自身の希望で変えておきながら、早々にそれを元に戻したいという勝手を伝えた事で男は非常に恐縮していたのだが、対した三日月は何でもないという様に柔らかに微笑むだけだった。
「あいわかった。では今夜にでもその旨、周知しておくとしよう。なに、元々の場所にお前が戻るだけだ、変更と言う程の変更でもあるまい。寝具の移動だけは個人の責任で行ってほしいが…」
「それは勿論です。我儘を通しまして、申し訳ありません」
「なんのなんの………やはり弟達に止められたか?」
「はぁ…」
そんな会話をしていると、廊下の向こうから鯰尾の元気の良い声が響いてきた。
「いち兄ーーー!! お布団、俺達で運んでおくね!」
廊下の後ろを振り返ると、一期一振の寝具一式を抱えた鯰尾がいた。
「…ええ、お願いします」
にこりと微笑む兄の返事を受けて、向こうはまたどたどたと賑やかに廊下を歩いていった。
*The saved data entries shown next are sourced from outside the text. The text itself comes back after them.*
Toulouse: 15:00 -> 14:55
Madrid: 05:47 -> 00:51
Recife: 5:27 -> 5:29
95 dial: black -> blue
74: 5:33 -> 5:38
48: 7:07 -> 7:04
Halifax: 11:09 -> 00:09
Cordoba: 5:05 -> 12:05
「すみません、相変わらず不調法者で……どうも私がいないと落ち着けない様で…」
弟の行動を詫びた兄に、三日月は優しく微笑んで理解を示す。
「いやいや、兄弟、仲が良い事は良い事だ。兄離れさせたいという事で寝所を分けるという話だったが…無理にそれを急ぐ事もあるまい。共に居られる内はその時間を楽しむ事も大事だぞ?」
「……はい」
そんな会話を交わして三日月と別れた後、一期一振はそのままそこで佇みながら昨夜の弟達との逢瀬を思い返していた。
『ねぇいち兄……俺達の寝所に戻って来てよ……』
『分ける理由が無くなったなら、一緒に寝ても問題ないだろ?』
『しかし……三日月殿に手配して頂いたばかりなのに、すぐに戻すというのは………あっ、あん…』
あの激しい情事の後、三人で布団の中には収まったものの、それで鎮まる弟達ではなかった。
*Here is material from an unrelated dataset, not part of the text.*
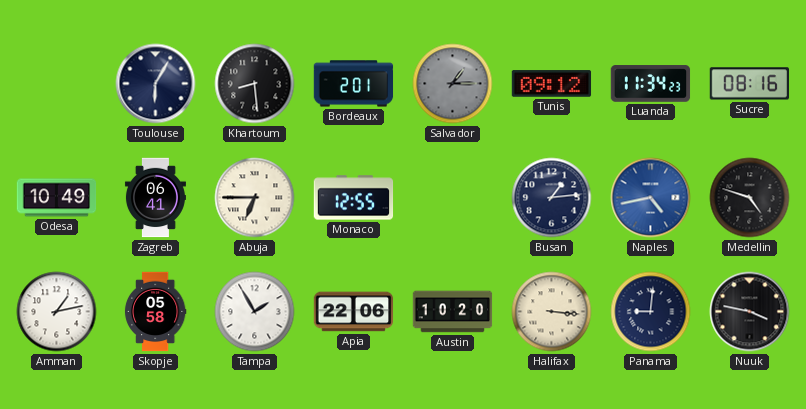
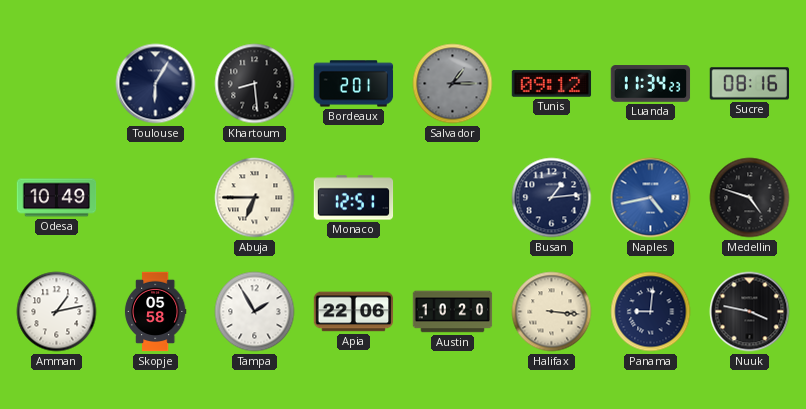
Zagreb: 06:41 -> none
Monaco: 12:55 -> 12:51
あれからも布団の中で身体を弄られ、焦らされながら、彼は弟達から寝所を戻す様に懇願された。
直ぐに戻すのは三日月や主への非礼になると一度は拒んだ一期だったのだが……
『大丈夫だよ、主も三日月さんも優しいし、これぐらいの変更なら許してくれるよ……ね? 早く戻して、夜は三人で……』
含みのある言葉を途中で止め、鯰尾が一期の胸の突起を舌で弄りながら吸い立てる一方で、薬研も相手の意見に賛同した。
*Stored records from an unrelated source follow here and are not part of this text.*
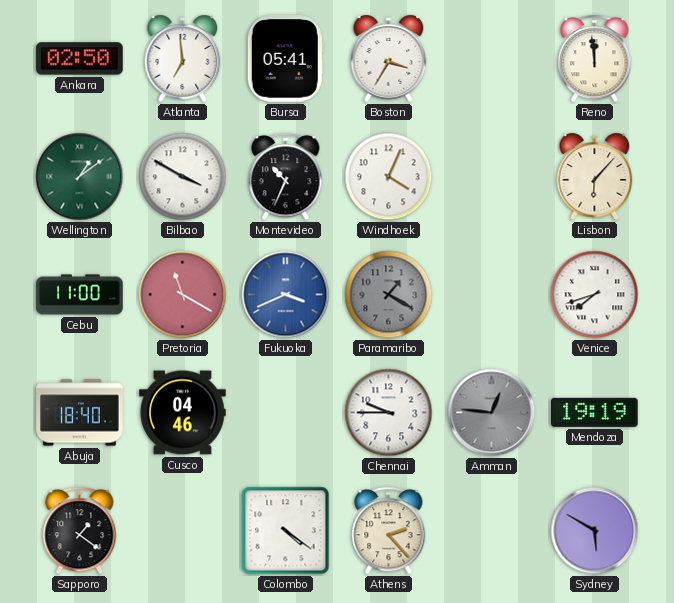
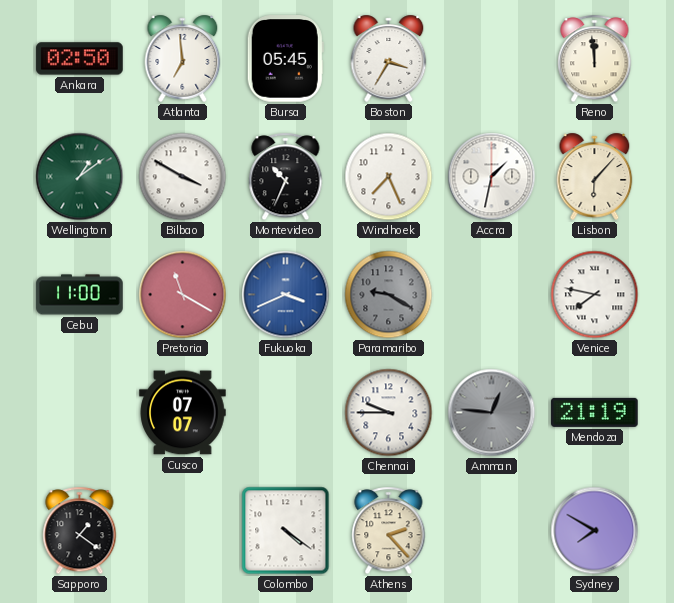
Bursa: 05:41 -> 05:45
Windhoek: 4:04 -> 7:26
Accra: none -> 1:32
Paramaribo: 1:20 -> 9:20
Venice: 7:42 -> 7:47
Abuja: 18:40 -> none
Cusco: 04:46 -> 07:07
Mendoza: 19:19 -> 21:19
Sydney: 5:50 -> 7:50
『ああ、何なら俺からも上奏したっていい……夜の時間、無駄にはしたくないだろ?』
他人に気づかれない様に深夜になって部屋を渡るとか、寝所が一緒ならそういう気遣いも無用で、すぐに………
『ああ…二人とも、兄を困らせないで……はぁ、ん、薬研、オ○ン○擦りつけないで……また、欲しく…』
『ねぇいち兄…戻ってきてくれたら、毎晩、俺達がとろとろに蕩けさせてあげる……だから、ね?』
『大好きなコレも好きなだけ食べさせてやるから……いいだろ?』
それから………またどれだけの時間、自分は二人に犯され続けていたのか、最早記憶がない。
覚えているのは、彼らの言うがままに三日月に寝所を戻したいと伝える事を約束させられた事……そのご褒美に……二人の熱い精を同時に顔に注がれたこと……
どうやら自分の弟達は、二人揃って絶倫と称される程に精力が強い個体らしかった。
そしてその兄である自分も……そんな二人の性欲を受け止められる程に、淫乱だった様だ。
(これから……毎夜……?)
三人で、淫らな夜の宴を楽しむことが出来る………
「ええ………本当に……」
早速、熱くなってきた己の身体を抱きしめて、一期一振は、ぺろっと赤い舌を覗かせながら一人呟いていた。